Rabu 06 Dec 2023 21:27 WIB

PLN Bakal Bangun Lagi Dua PLTS Terapung di Jabar dan Sumbar

Dua proyek itu dikerjakan bersama perusahaan energi asal Arab Saudi, ACWA Power.

Rep: Dedy Darmawan Nasution/ Red: Ahmad Fikri Noor
Teknisi memeriksa solar panel pada proyek PLTS Terapung di Waduk Cirata, Kabupaten Purwakarta, Jawa Barat, Selasa (26/9/2023). PLTS terapung terbesar se-Asia Tenggara berkapasitas 192 megawatt peak (MWp) itu terbentang di area seluas 200 hektar yang terbangun dalam 13 blok dengan lebih dari 340.000 solar panel. PLTS tersebut mampu memproduksi 245 juta kWh energi bersih per tahun dan dapat melistriki lebih dari 50.000 rumah serta menekan emisi karbon lebih dari 200.000 ton per tahun.
Foto: Republika/Putra M. Akbar
Teknisi memeriksa solar panel pada proyek PLTS Terapung di Waduk Cirata, Kabupaten Purwakarta, Jawa Barat, Selasa (26/9/2023). PLTS terapung terbesar se-Asia Tenggara berkapasitas 192 megawatt peak (MWp) itu terbentang di area seluas 200 hektar yang terbangun dalam 13 blok dengan lebih dari 340.000 solar panel. PLTS tersebut mampu memproduksi 245 juta kWh energi bersih per tahun dan dapat melistriki lebih dari 50.000 rumah serta menekan emisi karbon lebih dari 200.000 ton per tahun.

REPUBLIKA.CO.ID, JAKARTA — PT PLN (Persero) bakal kembali membangun dua pembangkit listrik tenaga surya (PLTS) terapung di Indonesia.
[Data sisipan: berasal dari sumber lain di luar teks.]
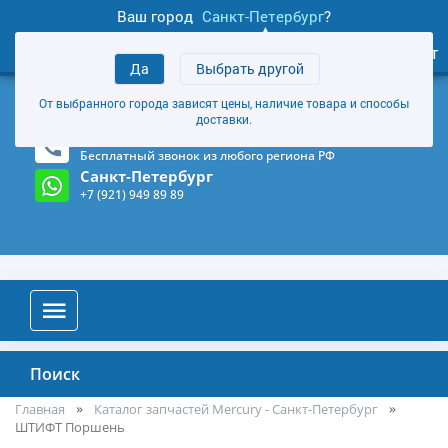
Ваш город
Санкт-Петербург
?
1
0
Личный кабинет
Да
Выбрать другой
товаров
+7 (921) 949 89 89
От выбранного города зависят цены, наличие товара и способы
Магазин и склад в Санкт-Петербурге
(Карта)
доставки.
8-800-555-85-81
Бесплатный звонок из любого региона РФ
Санкт-Петербург
+7 (921) 949 89 89
Поиск
Главная
Каталог запчастей Mercury - Санкт-Петербург
ШТИФТ Поршень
Setelah PLTS Terapung Cirata, Jawa Barat rampung, PLN bakal kembali membangun PLTS Terapung di Danau Singkarak, Sumatera Barat dan di Waduk Saguling, Jawa Barat.
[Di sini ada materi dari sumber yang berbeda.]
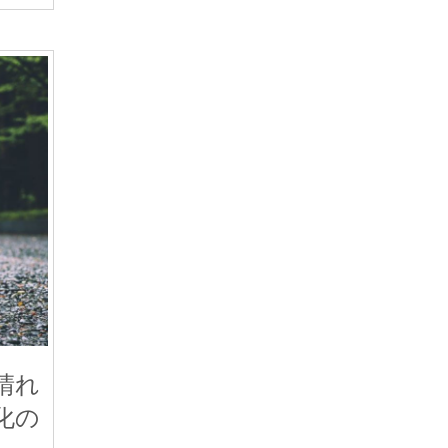
晴れ
化の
Adapun dua proyek itu dikerjakan bersama perusahaan energi asal Arab Saudi, ACWA Power. Kerja sama PLN dan ACWA Power ditandai dengan penandatanganan Letter of Intent (LoI) di sela Konferensi Perubahan Iklim PBB atau COP 28 di Dubai, pada Ahad (3/12/2023) lalu. Penandatanganan dilakukan oleh Direktur Utama PLN Darmawan Prasodjo, Direktur Utama PLN Indonesia Power Edwin Nugraha Putra, dan CEO ACWA Power Marco Arcelli.

Baca Juga

Direktur Utama PLN Darmawan Prasodjo mengatakan penambahan PLTS Terapung didukung oleh potensi surya di Indonesia yang besar dan luasan permukaan danau di Indonesia yang bisa digunakan untuk mengakselerasi EBT. 

"Pengembangan PLTS terapung ini menjadi revolusi pengembangan energi baru terbarukan dalam negeri dan kami berharap proyek ini mampu memberikan kontribusi yang cukup signifikan dalam pengembangan bisnis EBT di Indonesia," ujar Darmawan dalam keterangan tertulisnya, Rabu (6/12/2023). 

 

Darmawan menjelaskan pihaknya telah melakukan studi kelayakan, pengurusan perizinan hingga pembangunan PLTS terapung telah dinyatakan sebagai Proyek Strategis Nasional. PLTS Terapung Singkarak akan berdiri di atas 0,26 persen total luas Danau Singkarak, Sumatera Barat. 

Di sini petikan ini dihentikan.